▸ Assignment:
Return the full set of entries below exactly, leaving every image out.

(Beginning of Exercise material)

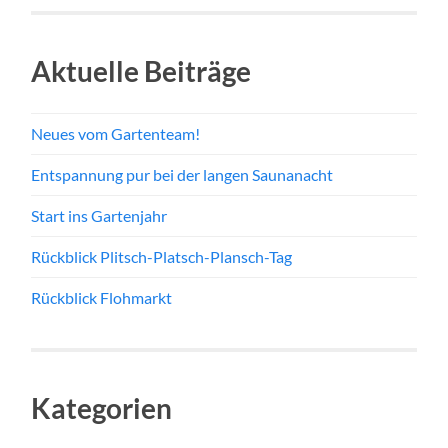
Aktuelle Beiträge
Neues vom Gartenteam!
Entspannung pur bei der langen Saunanacht
Start ins Gartenjahr
Rückblick Plitsch-Platsch-Plansch-Tag
Rückblick Flohmarkt
Kategorien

(End of Exercise material)

▸ Result for this task:
Aktuelle Beiträge
Neues vom Gartenteam!
Entspannung pur bei der langen Saunanacht
Start ins Gartenjahr
Rückblick Plitsch-Platsch-Plansch-Tag
Rückblick Flohmarkt
Kategorien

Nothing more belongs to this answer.